What this task involves: A line belongs in the answer if it contains "youthendowmentfund"; copy every such line from the entries below.

Page images and extracted text:
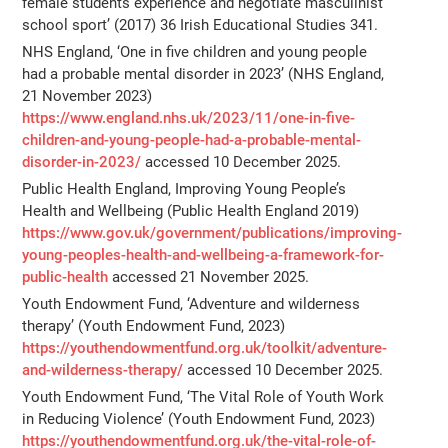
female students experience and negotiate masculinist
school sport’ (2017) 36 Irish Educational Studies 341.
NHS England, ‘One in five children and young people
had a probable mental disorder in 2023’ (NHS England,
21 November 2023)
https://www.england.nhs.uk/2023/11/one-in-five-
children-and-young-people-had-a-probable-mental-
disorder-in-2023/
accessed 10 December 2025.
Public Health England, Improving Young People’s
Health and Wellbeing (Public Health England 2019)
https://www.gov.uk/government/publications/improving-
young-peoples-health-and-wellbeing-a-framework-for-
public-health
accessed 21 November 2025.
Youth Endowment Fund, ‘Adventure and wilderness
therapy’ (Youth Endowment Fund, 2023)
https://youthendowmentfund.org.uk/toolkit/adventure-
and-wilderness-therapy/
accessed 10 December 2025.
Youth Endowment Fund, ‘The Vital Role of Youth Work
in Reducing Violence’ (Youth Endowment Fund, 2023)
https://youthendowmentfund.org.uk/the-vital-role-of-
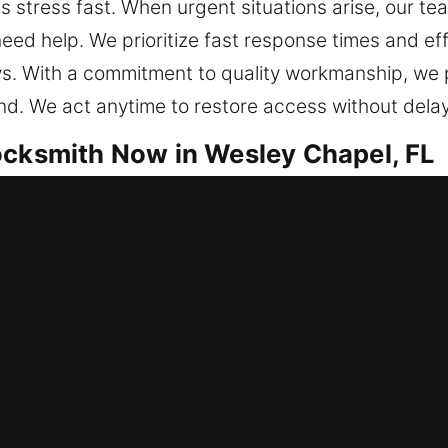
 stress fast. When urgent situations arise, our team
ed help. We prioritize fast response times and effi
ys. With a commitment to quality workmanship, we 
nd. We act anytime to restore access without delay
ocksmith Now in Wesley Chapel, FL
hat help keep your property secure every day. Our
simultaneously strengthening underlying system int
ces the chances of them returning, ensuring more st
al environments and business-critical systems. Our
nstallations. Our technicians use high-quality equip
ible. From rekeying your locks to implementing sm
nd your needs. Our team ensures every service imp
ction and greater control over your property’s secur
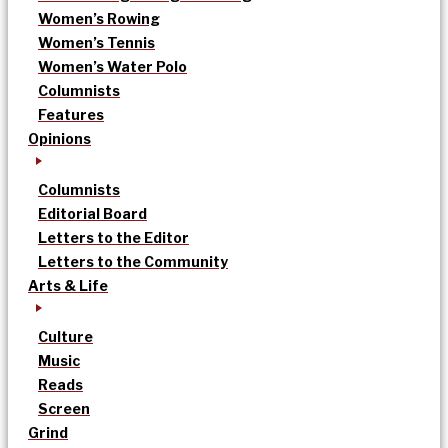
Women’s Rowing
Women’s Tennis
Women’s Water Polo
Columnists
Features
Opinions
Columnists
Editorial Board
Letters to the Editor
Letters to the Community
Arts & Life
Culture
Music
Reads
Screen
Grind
---
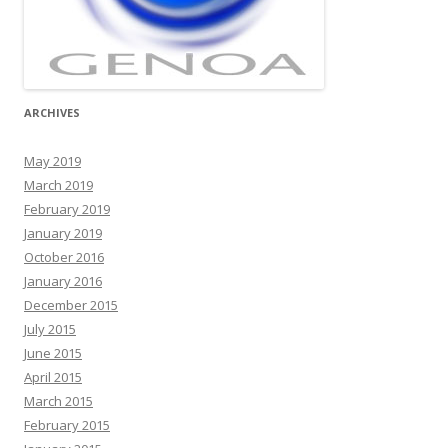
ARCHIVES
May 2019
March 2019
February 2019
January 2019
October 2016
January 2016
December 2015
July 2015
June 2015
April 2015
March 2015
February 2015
...
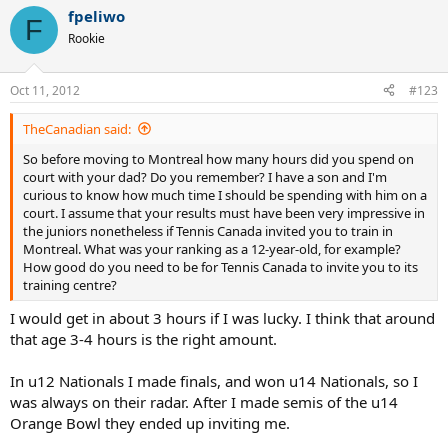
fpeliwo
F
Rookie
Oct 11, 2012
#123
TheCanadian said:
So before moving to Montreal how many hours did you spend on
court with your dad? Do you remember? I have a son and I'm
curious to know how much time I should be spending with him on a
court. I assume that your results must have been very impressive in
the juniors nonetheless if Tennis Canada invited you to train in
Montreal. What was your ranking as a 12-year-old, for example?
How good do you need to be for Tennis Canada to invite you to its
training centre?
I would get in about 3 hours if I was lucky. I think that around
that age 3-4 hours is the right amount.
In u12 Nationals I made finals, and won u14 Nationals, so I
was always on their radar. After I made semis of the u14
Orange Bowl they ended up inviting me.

Your solution:
https://youthendowmentfund.org.uk/toolkit/adventure-
https://youthendowmentfund.org.uk/the-vital-role-of-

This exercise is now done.